-- SUPPLIED DATA follows --

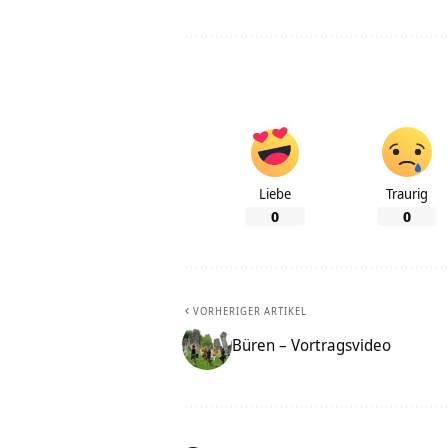
Liebe
Traurig
0
0
VORHERIGER ARTIKEL
Büren‏‎ – Vortragsvideo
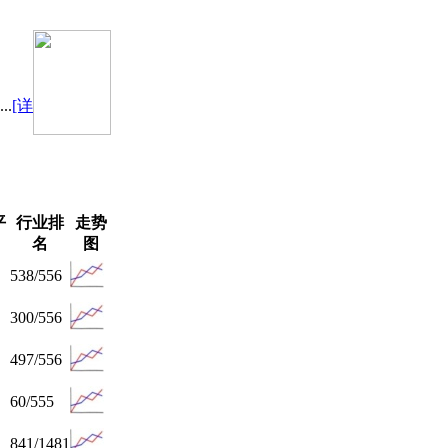
.
[详
平
行业排
走势
名
图
538/556
300/556
497/556
60/555
841/1481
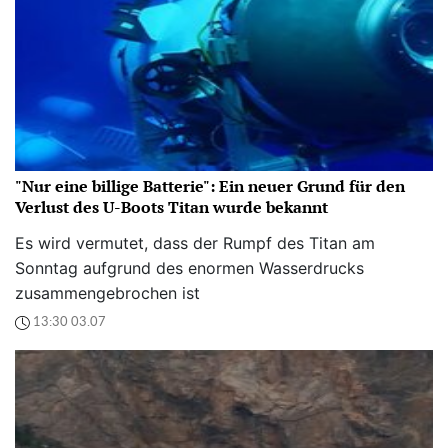
"Nur eine billige Batterie": Ein neuer Grund für den
Verlust des U-Boots Titan wurde bekannt
Es wird vermutet, dass der Rumpf des Titan am
Sonntag aufgrund des enormen Wasserdrucks
zusammengebrochen ist
13:30 03.07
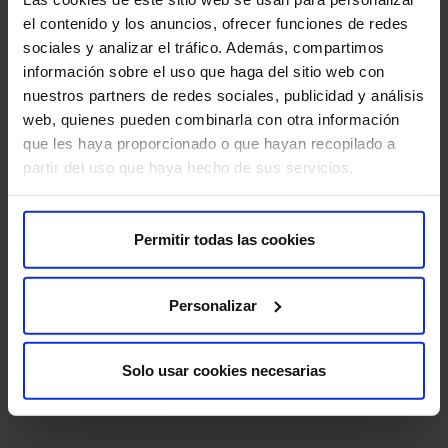
el contenido y los anuncios, ofrecer funciones de redes
sociales y analizar el tráfico. Además, compartimos
información sobre el uso que haga del sitio web con
nuestros partners de redes sociales, publicidad y análisis
web, quienes pueden combinarla con otra información
que les haya proporcionado o que hayan recopilado a
partir del uso que haya hecho de sus servicios.
25 años de experiencia
Ayudamos a miles de familias a cumplir su sueño con
Permitir todas las cookies
tratamientos integrales.
Personalizar
Solo usar cookies necesarias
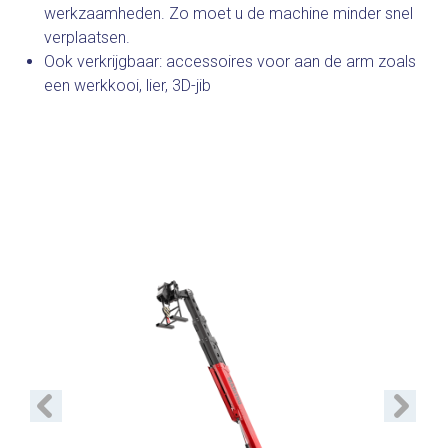
werkzaamheden. Zo moet u de machine minder snel
verplaatsen.
Ook verkrijgbaar: accessoires voor aan de arm zoals
een werkkooi, lier, 3D-jib
Vorige
Volgend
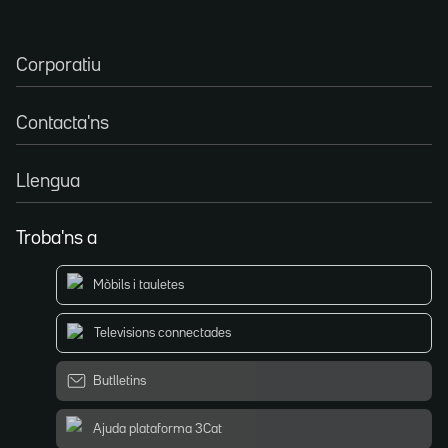
Corporatiu
Contacta'ns
Llengua
Troba'ns a
Mòbils i tauletes
Televisions connectades
Butlletins
Ajuda plataforma 3Cat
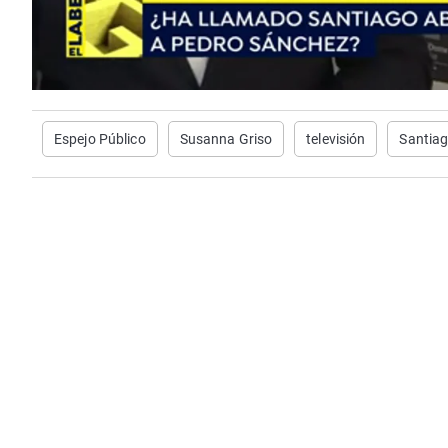
Espejo Público
Susanna Griso
televisión
Santiag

-- SUPPLIED DATA concluded --

AIM OF THE TASK: Using the material above, filter for lines holding "haya" and copy each one.

ANSWER BELOW:
que les haya proporcionado o que hayan recopilado a
partir del uso que haya hecho de sus servicios.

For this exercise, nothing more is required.